`arxiv`¶

Pack: ARIS skills

Category: literature

Field: —

License: MIT

Updated: 2026-05-18

Stages: literature-discovery · literature-synthesis

↗ view SKILL.md on source · GitHub stars

arXiv Paper Search & Download¶

Search topic or arXiv paper ID: $ARGUMENTS

Constants¶

PAPER_DIR - Local directory to save downloaded PDFs. Default: papers/ in the current project directory.
MAX_RESULTS = 10 - Default number of search results.
ARXIV_FETCHER — canonical name arxiv_fetch.py, resolved per shared-references/integration-contract.md §2 (Policy D1 — primary + fallback cascade). If unresolved (canonical chain exhausted), fall back to the inline Python alternative documented in Step 2.

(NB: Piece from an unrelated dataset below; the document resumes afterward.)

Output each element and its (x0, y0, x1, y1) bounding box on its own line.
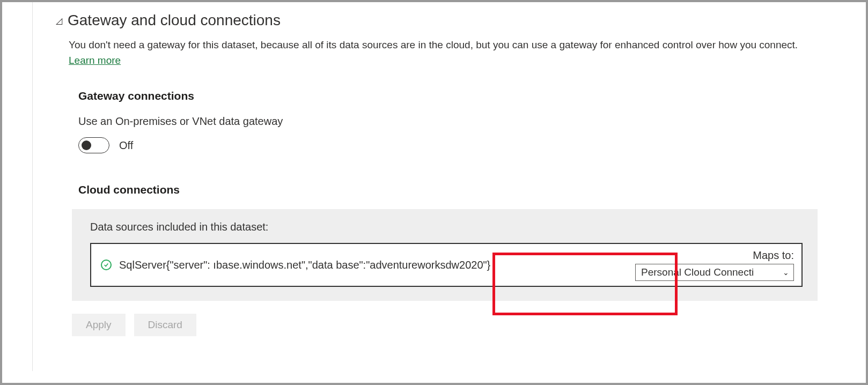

Overrides (append to arguments): - /arxiv "attention mechanism" - max: 20 - return up to 20 results - /arxiv "2301.07041" - download - download a specific paper by ID - /arxiv "query" - dir: literature/ - save PDFs to a custom directory - /arxiv "query" - download: all - download all result PDFs

Workflow¶

Step 1: Parse Arguments¶

Parse $ARGUMENTS for directives:

Query or ID: main search term or a bare arXiv ID such as 2301.07041 or cs/0601001
- max: N: override MAX_RESULTS (e.g., - max: 20)
- dir: PATH: override PAPER_DIR (e.g., - dir: literature/)
- download: download the first result's PDF after listing
- download: all: download PDFs for all results

If the argument matches an arXiv ID pattern (YYMM.NNNNN or category/NNNNNNN), skip the search and go directly to Step 3.

Step 2: Search arXiv¶

Resolve $ARXIV_FETCHER via the canonical strict-safe chain (see shared-references/integration-contract.md §2):

Bash

cd "$(git rev-parse --show-toplevel 2>/dev/null || pwd)" || exit 1
if [ -z "${ARIS_REPO:-}" ] && [ -f .aris/installed-skills.txt ]; then
    ARIS_REPO=$(awk -F'\t' '$1=="repo_root"{print $2; exit}' .aris/installed-skills.txt 2>/dev/null) || true
fi
ARXIV_FETCHER=".aris/tools/arxiv_fetch.py"
[ -f "$ARXIV_FETCHER" ] || ARXIV_FETCHER="tools/arxiv_fetch.py"
[ -f "$ARXIV_FETCHER" ] || { [ -n "${ARIS_REPO:-}" ] && ARXIV_FETCHER="$ARIS_REPO/tools/arxiv_fetch.py"; }
[ -f "$ARXIV_FETCHER" ] || ARXIV_FETCHER=""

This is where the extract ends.